April 24, 2014

Lessons for Lifelong Growth

Tomoko asserts that everyone needs to take music lessons. “It’s important. It helps so much. It pushes one to grow.”  Tomoko is quick to say that growing up in music is a long term process,” like growing an oak tree in contrast to growing a tomato plant.” Tomoko likes to help the seeds of her students grow, and recognized that it’s OK for each student to have a different pace. At the same time, it is also good to challenge and stretch students; “Have them work hard and do B work rather than to do a simple piece at A level.”

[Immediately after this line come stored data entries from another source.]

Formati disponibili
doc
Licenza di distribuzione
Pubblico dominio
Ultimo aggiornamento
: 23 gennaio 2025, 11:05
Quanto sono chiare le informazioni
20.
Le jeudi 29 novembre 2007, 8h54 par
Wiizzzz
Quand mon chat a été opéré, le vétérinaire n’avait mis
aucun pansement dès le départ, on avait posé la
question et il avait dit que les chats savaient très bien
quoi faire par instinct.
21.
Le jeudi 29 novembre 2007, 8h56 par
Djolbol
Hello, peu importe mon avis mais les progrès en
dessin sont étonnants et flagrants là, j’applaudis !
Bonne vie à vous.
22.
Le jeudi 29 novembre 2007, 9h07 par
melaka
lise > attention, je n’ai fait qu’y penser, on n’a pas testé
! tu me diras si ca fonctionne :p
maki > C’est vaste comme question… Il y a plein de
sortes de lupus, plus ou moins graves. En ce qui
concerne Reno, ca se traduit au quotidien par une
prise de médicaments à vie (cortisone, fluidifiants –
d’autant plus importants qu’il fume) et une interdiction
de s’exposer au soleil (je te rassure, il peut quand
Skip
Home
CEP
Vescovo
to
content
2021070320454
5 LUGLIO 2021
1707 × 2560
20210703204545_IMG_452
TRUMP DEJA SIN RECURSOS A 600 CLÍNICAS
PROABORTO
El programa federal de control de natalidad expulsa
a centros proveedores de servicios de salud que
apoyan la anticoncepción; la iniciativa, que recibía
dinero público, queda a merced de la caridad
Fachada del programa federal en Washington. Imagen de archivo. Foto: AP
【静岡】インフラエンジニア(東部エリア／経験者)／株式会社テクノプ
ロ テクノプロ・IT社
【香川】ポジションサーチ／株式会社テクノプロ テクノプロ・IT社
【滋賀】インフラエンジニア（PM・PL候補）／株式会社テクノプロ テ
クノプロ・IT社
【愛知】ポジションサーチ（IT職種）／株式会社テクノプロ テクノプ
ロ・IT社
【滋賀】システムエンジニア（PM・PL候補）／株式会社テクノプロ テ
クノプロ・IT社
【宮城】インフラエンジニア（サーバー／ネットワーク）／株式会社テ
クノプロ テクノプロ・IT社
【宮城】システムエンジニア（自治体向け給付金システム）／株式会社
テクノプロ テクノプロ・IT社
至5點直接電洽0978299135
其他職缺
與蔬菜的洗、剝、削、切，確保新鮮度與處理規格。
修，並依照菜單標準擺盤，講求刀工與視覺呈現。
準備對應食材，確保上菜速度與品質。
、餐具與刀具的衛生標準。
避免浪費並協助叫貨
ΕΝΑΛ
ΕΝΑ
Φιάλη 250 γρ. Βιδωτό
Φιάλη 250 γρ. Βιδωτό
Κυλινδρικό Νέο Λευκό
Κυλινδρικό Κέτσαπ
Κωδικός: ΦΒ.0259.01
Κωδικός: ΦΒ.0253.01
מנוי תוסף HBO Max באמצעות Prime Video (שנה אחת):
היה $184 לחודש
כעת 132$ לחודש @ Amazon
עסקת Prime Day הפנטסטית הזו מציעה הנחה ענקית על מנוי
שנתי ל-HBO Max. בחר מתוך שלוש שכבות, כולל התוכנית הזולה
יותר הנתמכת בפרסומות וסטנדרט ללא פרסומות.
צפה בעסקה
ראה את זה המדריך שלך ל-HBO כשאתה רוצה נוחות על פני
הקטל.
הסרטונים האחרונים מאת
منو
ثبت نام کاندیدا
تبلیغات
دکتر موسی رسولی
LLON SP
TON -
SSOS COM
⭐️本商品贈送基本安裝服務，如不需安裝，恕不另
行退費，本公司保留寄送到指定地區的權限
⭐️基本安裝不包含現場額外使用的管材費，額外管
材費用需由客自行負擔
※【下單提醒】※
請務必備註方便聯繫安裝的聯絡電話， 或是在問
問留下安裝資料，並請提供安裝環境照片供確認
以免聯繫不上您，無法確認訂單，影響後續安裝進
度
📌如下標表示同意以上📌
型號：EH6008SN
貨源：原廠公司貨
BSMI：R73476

“To be a teacher is to be a dictator sometimes,” says Tomoko. For instance, her students might come in with broad gestures, heightened arms, and swaying bodies, mimicking some commercial performers. Tomoko has to correct their posture as she teaches them; "How the body is aligned impacts the performance," she says.  Nevertheless, Tomoko does not punish her students. “They know when they are not doing their best, or do not perform well; they punish themselves enough already.” Instead, Tomoko looks for each student’s possibilities, and helps each one self-monitor and self-improve with her experienced guidance.  “It’s like tending a garden, nurturing it and removing the negative elements so each plant grows fully.”

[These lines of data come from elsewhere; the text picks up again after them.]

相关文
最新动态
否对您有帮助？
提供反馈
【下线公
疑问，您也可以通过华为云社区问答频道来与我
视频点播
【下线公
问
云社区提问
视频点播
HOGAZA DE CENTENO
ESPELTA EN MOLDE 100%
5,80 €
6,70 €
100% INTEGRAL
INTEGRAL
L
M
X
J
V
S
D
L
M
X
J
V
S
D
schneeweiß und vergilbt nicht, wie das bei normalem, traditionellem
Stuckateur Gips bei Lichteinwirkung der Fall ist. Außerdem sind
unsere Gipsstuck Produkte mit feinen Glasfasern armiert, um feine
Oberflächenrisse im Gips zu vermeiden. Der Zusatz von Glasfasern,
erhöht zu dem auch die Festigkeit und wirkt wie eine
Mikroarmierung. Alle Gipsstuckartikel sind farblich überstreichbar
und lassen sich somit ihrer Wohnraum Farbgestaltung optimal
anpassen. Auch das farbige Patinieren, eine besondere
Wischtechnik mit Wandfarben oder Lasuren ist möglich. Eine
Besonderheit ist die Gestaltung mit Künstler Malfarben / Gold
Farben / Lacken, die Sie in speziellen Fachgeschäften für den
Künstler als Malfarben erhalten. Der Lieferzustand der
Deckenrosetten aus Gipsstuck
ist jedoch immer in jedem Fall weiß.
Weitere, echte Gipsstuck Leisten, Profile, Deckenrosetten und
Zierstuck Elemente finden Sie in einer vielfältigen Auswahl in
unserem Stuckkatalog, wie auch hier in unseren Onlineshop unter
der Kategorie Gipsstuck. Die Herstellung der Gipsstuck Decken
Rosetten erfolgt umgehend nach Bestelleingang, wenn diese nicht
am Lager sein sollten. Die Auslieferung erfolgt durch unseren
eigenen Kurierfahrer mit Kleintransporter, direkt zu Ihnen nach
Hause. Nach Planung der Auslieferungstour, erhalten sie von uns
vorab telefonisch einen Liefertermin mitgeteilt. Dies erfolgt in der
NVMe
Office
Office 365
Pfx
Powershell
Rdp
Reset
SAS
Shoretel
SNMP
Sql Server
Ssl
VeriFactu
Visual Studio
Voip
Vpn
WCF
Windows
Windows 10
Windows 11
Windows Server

Tomoko’s youngest student was eight years old. She thinks that the child should be old enough to be able to think and reason. They must also have large enough hands, and show some hand coordination. At the other end of the age spectrum, older people can learn to play the piano, Tomoko thinks. Sometimes these people have to experience life and learn to value personal performance before they are ready to try it for themselves. That personal enjoyment can be very rewarding for the older student; they can still grow.